Trying to keep consistent with that explanation in the case of a reversible ("lossless") scheme gets us quickly into trouble. "In lossless compression, the data suite is made smaller by not losing some of the original data". That should be a hint that we are in trouble with this whole notion.​

I can further illuminate my point by a quite different example. Suppose we have a temperature sensor which delivers a high-precision digital representation of the air temperature. We compress this data to facilitate its transmission over a low bit rate channel to an indicator station. At the indicator station, the compressed data is decoded and the result (which we would hope would accurately mimic the original data) is displayed.

In this example, for each "reading", the first number is the temperature as digitized at the sensor end, and the second the value displayed by the indicator (assume degrees Fahrenheit):

72.33 72.22
74.61 74.61
70.01 69.99
72.23 72.92
75.17 75.21

Now, as a result of this non-reversible compression, have we lost data? And if so, how much?

Possible answers:

• No, we have a credible display for every reading - no data has been lost. Some seems to have been "corrupted".

• Yes, some of it - 1 of the original 5 readings was not delivered (that is, as it was) in the reconstructed readings. We have lost 20% of them.

• Yes, some of it - 10 of the original 20 decimal digits were not delivered (that is, as they were) in the reconstructed readings. We have lost 50% of them.

In fact, it is not the data that has been lost - it is its correctness. And we might use various measures of that. We might for example decide that a good measure of the overall amount of incorrectness for this suite of temperature is the standard deviation of the error. In this case, that would be 0.31 degree Fahrenheit.

My point here is not to suggest that authors (other than myself) give up use of the ill-chosen monikers "lossless" and "lossy" to describe reversible and non-reversible data compression. I just hope for us to recognize that these are metaphorical terms, and don't really relate to any property that we could "quantify" ("Well, how lossy is it? What data did we lose?")

Best regards,

Doug
 

Cem_Usakligil

Well-known member
Well formulated Doug, as usual. Another important point you have touched upon here. Thanks for your continued efforts in clarifying such common misconceptions and the associated fuzzy (or wrong) terminology. I like the example you have provided and I would love to have a survey containing the multiple choice answers. It would be very informative I expect. :)
 

Johan Nyberg

New member
Loss of data or of information?

Doug, it was stimulating to read your discussion. I was stimulated into mild opposition:

In your reasoning the term "data" is used to cover all forms of representation.
Nothing wrong with that, and as far as I know all is correct, but I think there is another way of looking at it that may make sense.
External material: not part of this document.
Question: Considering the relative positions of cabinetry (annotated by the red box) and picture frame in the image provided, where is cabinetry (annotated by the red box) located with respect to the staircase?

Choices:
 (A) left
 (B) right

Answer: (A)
If we introduce the term, and concept of, "information", it becomes meaningful to say that one kind of data compression causes loss of information, is "lossy", while another doesn't. In both cases data is lost, of course. The correctness of data you mention seems closely related to what I call information.

In systems theory, as taught at present, the student (I used to be one) is supposed to make clear distinctions between "data", "information", and "knowledge". Data is the collection of symbols used to store or transfer a message of some kind. Information is the content, the meaning of the message, and knowledge is what the message becomes when it is used or understood somehow.
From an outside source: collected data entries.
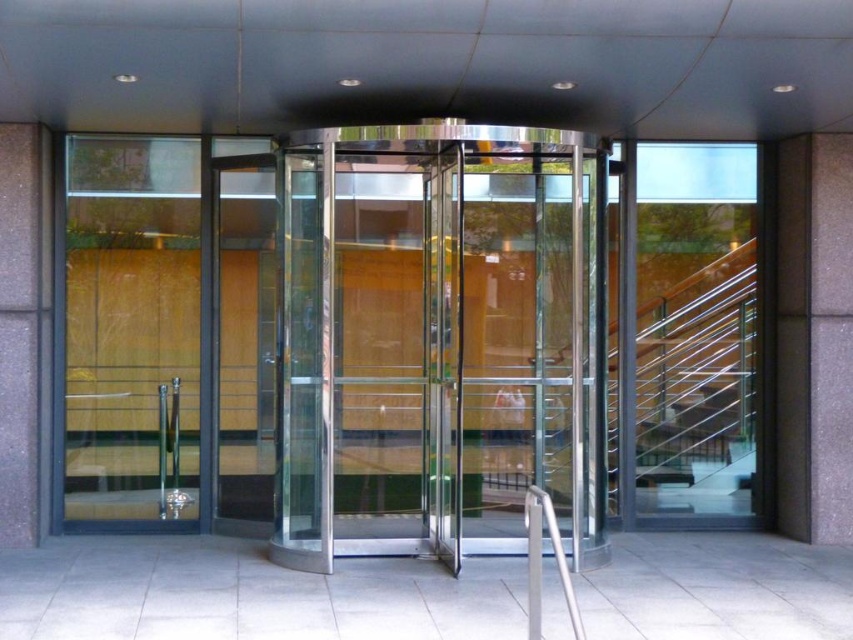 Is polished silver glass door at center behind silver metallic handrail at center?

Yes, polished silver glass door at center is further from the viewer.

Is polished silver glass door at center smaller than silver metallic handrail at center?

Incorrect, polished silver glass door at center is not smaller in size than silver metallic handrail at center.

Which is behind, point (523, 237) or point (535, 605)?

The point (523, 237) is behind.

At what (x,y) coordinates should I click in order to perform the action: click on polished silver glass door at center. Please return your answer as a coordinate pair (x, y). This screenshot has height=640, width=853. Looking at the image, I should click on (439, 340). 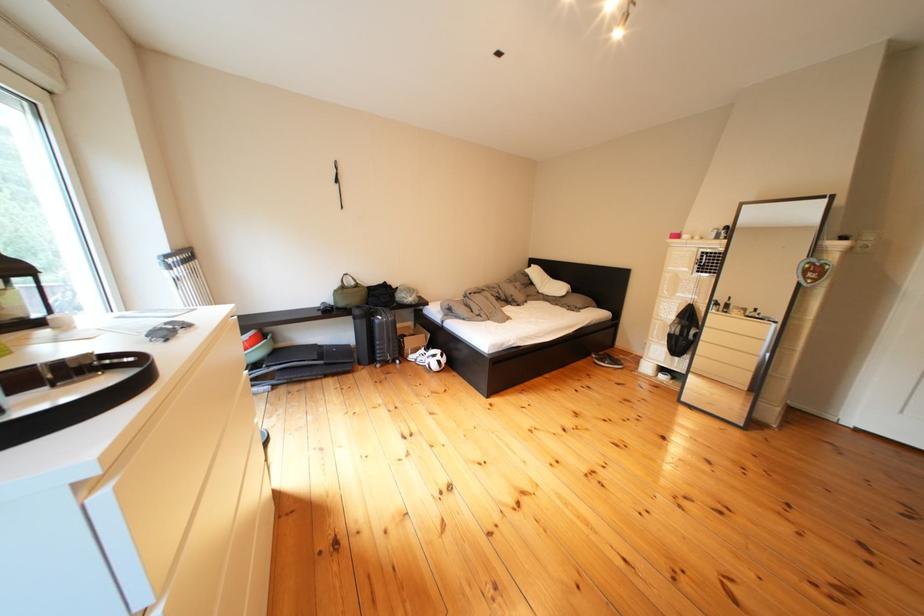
In digital photography, the raw bit stream from the sensor/ADC is data, it is interpreted by some system (a raw converter) and becomes information, and by looking at some reproduction of this information a person or AI can turn the information into knowledge, for example by recognising the subject and perhaps learn something about it.

I suppose that in some cases loss of "distracting" data or information can lead to gain in information or knowledge, for example by making interpretation easier.
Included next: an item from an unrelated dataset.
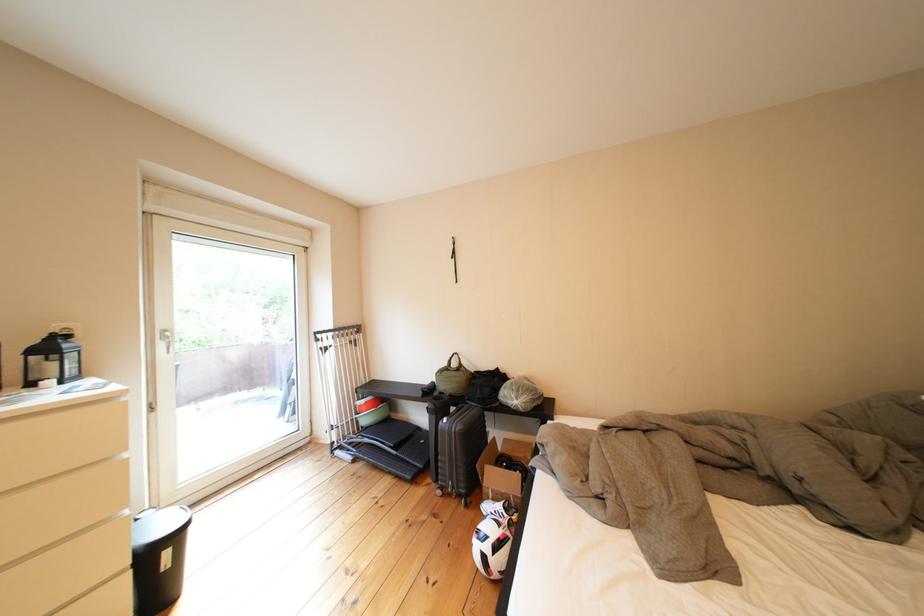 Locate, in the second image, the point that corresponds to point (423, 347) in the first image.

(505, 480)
BTW, information is a quantifiable property, even though I can't explain that without preparing myself.

Just my two pennies.

My best wishes to all.

Johan Nyberg
 

Bob Rogers

New member
I suppose that in some cases loss of "distracting" data or information can lead to gain in information or knowledge, for example by making interpretation easier.

I've never seen it expressed that way, but it's definitely true. A rolling average does exactly that!
 

Doug Kerr

Well-known member
Hi, Johan,

Doug, it was stimulating to read your discussion. I was stimulated into mild opposition:
There are many paradoxes in this area, and I vary as to how strongly I feel about my exact position myself!

In your reasoning the term "data" is used to cover all forms of representation.
Nothing wrong with that, and as far as I know all is correct, but I think there is another way of looking at it that may make sense.

If we introduce the term, and concept of, "information", it becomes meaningful to say that one kind of data compression causes loss of information, is "lossy", while another doesn't. In both cases data is lost, of course. The correctness of data you mention seems closely related to what I call information.

In systems theory, as taught at present, the student (I used to be one) is supposed to make clear distinctions between "data", "information", and "knowledge". Data is the collection of symbols used to store or transfer a message of some kind. Information is the content, the meaning of the message, and knowledge is what the message becomes when it is used or understood somehow.
Indeed. I shied away from that subtlety in my presentation!

In digital photography, the raw bit stream from the sensor/ADC is data, it is interpreted by some system (a raw converter) and becomes information, and by looking at some reproduction of this information a person or AI can turn the information into knowledge, for example by recognising the subject and perhaps learn something about it.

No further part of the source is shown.